I think you're spot on. And, yet again, I have to get a new irony meter. Listening to the man who has run the most politicized, partisan administration in history, trying to defend firing US Attorneys for political purposes, say that Congress is being partisan by insisting he tell the truth blew another one apart.

3/21/2007 9:48 AM  
Anonymous Anonymous said...

I am certainly no fan of Bush - the war is a mess, the borders are a mess, spending is out of control, etc. - but not EVERYTHING he does smacks of conspiracy!
First off, testimony under oath is used for criminal investigations. While you may legitimately question Bush's competence, there is NOTHING ILLEGAL about firing staff members - so calling for testimony under oath is inappropriate in this case.
Plus, isn't it illegal to lie to congress, even without an official oath?
There is another perfectly reasonable reason not to testify under oath: once congress is allowed to call for official testimony on any of his presidential policy decisions, it sets a precedent for congress to subpoena executive officials for on any future presidential policy decisions.
Bush, like any sitting president, has the right to hire and fire his own staff without congressional approval - so sending Rove and others over is strictly a "courtesy". I, of course, am not trying to imply there is anything civil between these two branches - it is, like EVERYTHING in D.C., a political counter-move to diffuse what should be mostly a non-issue anyway.

3/21/2007 11:45 AM  
Blogger les said...

Anonymous, you're putting your conclusion in your assumptions. One of the points at issue is that we don't know if anything illegal went on in the firing, or if it's just sleazy partisanship. For example, if Carol Lam was fired to head off prosecution of more Repub. congresscritters or CIA types, that's obstruction of justice--a crime. Abu Gonzales looks like he, and his minions, lied to Congress; and Rove and Miers could well have evidence. Testimony under oath is not limited to criminal matters; and in criminal investigations, is not limited to the criminals.
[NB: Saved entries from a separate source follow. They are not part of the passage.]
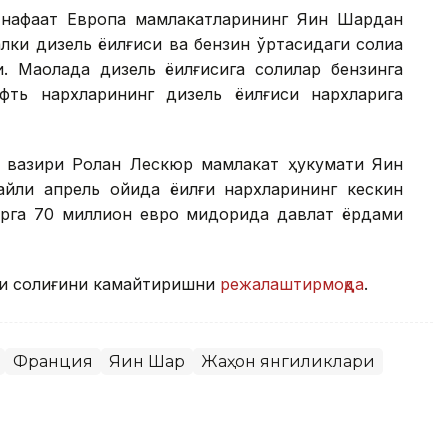
афақат Европа мамлакатларининг Яқин Шарқдан
лки дизель ёқилғиси ва бензин ўртасидаги солиққа
 Мақолада дизель ёқилғисига солиқлар бензинга
ефть нархларининг дизель ёқилғиси нархларига
я вазири Ролан Лескюр мамлакат ҳукумати Яқин
айли апрель ойида ёқилғи нархларининг кескин
арга 70 миллион евро миқдорида давлат ёрдами
лғи солиғини камайтиришни
режалаштирмоқда
.
Франция
Яқин Шарқ
Жаҳон янгиликлари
Finally, you beg the more fundamental question; if there were good, legal reasons for the firings, why do they refuse to share them in public, under oath?

3/21/2007 3:18 PM  
Blogger Dan said...

Bravo, Les.

Someone I read today questioned how Bush can expect to have any benefit of any doubt whatsoever.

3/21/2007 9:13 PM  
Blogger les said...

For those interested, here's a quick summary from the guy who's led the reporting on this deal: http://www.talkingpointsmemo.com/archives/013159.php

3/22/2007 9:08 AM  
Anonymous Anonymous said...

Les, I found your reasoning interesting in that it relies a great deal on supposition. "IF Carol Lam was fired to head off prosecution,that's...a crime", "Abu Gonzales LOOKS LIKE he...lied to Congress" (BTW, calling his staffers minions is a nice touch!), and "Rove and Miers COULD well HAVE evidence".
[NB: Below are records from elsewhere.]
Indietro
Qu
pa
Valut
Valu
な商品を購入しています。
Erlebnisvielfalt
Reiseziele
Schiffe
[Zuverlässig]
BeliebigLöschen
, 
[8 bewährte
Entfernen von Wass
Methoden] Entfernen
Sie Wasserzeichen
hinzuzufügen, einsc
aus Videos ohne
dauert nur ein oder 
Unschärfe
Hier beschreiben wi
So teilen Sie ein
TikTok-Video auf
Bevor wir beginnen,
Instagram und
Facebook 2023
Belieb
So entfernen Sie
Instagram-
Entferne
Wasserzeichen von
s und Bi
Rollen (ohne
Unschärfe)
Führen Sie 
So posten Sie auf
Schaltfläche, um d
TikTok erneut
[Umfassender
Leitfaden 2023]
That point aside, on to your "fundimental question" of why not publically share the reasons for the firings - firings are part of a person's personnel record, not usually something to be publically disclosed - I'm no lawyer, but isn't that supposed to be kept private? Getting fired is bad enough - would you want the reasons for your dismissal hashed out in public? Besides, there is no benefit to putting it under oath - is it not still illegal to lie to congress?
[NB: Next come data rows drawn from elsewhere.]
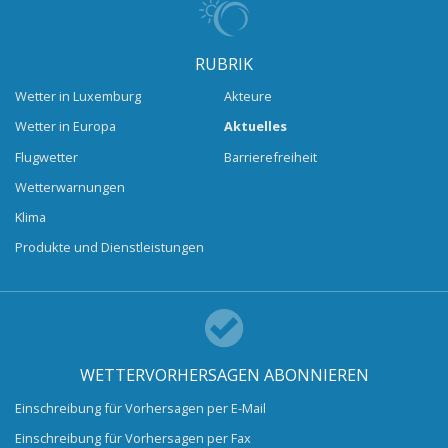
RUBRIK
Wetter in Luxemburg
Akteure
Wetter in Europa
Aktuelles
Flugwetter
Barrierefreiheit
Wetterwarnungen
Klima
Produkte und Dienstleistungen
WETTERVORHERSAGEN ABONNIEREN
Einschreibung für Vorhersagen per E-Mail
Einschreibung für Vorhersagen per Fax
Also, I found it interesting that you think that firing these individuals somehow protects other "Repub. congresscritters or CIA types" from prosecution. If there is a crime, then you don't need Bush to make them testify under oath - do it like any other crime and have ACTUAL EVIDENCE presented to a grand jury so real subpoenas can be issued to these guys. The assumption of guilt doesn't really get you far in our system of justice.

Finally, on to MY fundimantal question. It's not much of a stretch to see that you guys honestly do not care for Bush, but I believe you hurt your credibility when you refuse to cede ANYTHING positive to this president - so I dare Les or Dan to post one honest and legitimate kudo for Bush. This is a clear set-up for a cheap shot on him - can you resist it?

3/22/2007 1:05 PM  
Blogger Dan said...

I have already posted kudos for Bush on those occasions where he deserved them. 2 that come to mind are that I praised him for appointing Jack Danforth as UN Ambassador, and I praised him for putting Benton on the federal bench. So, your apology will be accepted.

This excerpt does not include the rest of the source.